_EXERCISE_
In the listing below, find the line containing "Kızıldağ Milli Parkı" and the line containing "made my shopping experience outstanding.". Repeat exactly those two lines and every line between them, nothing more.
+ + + + +
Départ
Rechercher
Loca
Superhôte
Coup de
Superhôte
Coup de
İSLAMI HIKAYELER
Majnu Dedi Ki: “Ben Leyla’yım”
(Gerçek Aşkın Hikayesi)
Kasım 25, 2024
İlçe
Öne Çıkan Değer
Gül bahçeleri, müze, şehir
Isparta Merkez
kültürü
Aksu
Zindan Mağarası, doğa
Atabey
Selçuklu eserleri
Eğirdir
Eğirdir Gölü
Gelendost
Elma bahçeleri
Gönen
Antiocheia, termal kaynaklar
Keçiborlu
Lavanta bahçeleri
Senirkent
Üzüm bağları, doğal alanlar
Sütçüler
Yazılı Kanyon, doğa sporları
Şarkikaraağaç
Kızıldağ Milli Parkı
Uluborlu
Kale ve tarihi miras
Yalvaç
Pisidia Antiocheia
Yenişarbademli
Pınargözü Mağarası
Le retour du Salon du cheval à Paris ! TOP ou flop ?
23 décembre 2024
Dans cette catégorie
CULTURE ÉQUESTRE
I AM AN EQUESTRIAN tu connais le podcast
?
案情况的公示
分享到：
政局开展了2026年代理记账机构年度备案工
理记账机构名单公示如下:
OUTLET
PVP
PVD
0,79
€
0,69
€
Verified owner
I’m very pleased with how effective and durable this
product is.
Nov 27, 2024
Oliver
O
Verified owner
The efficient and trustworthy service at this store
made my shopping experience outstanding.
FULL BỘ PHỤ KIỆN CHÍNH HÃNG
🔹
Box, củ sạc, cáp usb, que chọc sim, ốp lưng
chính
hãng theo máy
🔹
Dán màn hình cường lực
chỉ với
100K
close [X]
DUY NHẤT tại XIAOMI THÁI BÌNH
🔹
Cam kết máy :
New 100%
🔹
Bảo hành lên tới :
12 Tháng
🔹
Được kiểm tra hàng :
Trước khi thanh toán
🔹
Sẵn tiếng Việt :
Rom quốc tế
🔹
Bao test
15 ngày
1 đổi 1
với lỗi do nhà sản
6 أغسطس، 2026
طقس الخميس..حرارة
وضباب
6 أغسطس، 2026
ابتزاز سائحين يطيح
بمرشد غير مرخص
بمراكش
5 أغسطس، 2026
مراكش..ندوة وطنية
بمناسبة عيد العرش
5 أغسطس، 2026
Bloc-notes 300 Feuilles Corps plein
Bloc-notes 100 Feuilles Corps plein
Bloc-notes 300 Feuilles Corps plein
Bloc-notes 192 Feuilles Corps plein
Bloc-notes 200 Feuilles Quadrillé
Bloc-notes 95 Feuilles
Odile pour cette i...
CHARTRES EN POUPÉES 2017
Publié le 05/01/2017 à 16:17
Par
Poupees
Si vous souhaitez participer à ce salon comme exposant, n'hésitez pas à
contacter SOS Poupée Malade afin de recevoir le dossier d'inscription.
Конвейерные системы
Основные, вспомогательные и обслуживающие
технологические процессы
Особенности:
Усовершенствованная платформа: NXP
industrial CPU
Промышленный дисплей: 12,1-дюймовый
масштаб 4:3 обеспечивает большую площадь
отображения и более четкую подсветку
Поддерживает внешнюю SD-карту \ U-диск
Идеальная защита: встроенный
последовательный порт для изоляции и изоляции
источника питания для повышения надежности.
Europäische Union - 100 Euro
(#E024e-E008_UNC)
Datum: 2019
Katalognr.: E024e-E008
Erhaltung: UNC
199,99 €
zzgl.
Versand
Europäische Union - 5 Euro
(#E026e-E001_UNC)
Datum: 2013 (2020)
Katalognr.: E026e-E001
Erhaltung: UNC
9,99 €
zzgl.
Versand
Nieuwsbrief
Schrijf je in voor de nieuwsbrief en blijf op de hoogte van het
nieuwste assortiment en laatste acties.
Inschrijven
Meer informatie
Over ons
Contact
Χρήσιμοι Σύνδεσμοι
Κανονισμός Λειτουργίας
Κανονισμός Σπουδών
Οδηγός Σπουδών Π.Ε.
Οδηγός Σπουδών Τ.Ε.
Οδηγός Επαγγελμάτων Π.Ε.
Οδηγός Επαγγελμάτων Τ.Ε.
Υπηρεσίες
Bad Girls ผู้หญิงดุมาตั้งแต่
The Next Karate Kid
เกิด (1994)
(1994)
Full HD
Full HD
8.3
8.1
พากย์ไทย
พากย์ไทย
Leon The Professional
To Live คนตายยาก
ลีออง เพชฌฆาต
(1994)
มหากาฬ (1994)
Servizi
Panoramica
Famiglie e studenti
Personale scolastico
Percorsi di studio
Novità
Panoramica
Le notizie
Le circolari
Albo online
+ + + + +
_ANSWER TO THIS TASK_
Kızıldağ Milli Parkı
Uluborlu
Kale ve tarihi miras
Yalvaç
Pisidia Antiocheia
Yenişarbademli
Pınargözü Mağarası
Le retour du Salon du cheval à Paris ! TOP ou flop ?
23 décembre 2024
Dans cette catégorie
CULTURE ÉQUESTRE
I AM AN EQUESTRIAN tu connais le podcast
?
案情况的公示
分享到：
政局开展了2026年代理记账机构年度备案工
理记账机构名单公示如下:
OUTLET
PVP
PVD
0,79
€
0,69
€
Verified owner
I’m very pleased with how effective and durable this
product is.
Nov 27, 2024
Oliver
O
Verified owner
The efficient and trustworthy service at this store
made my shopping experience outstanding.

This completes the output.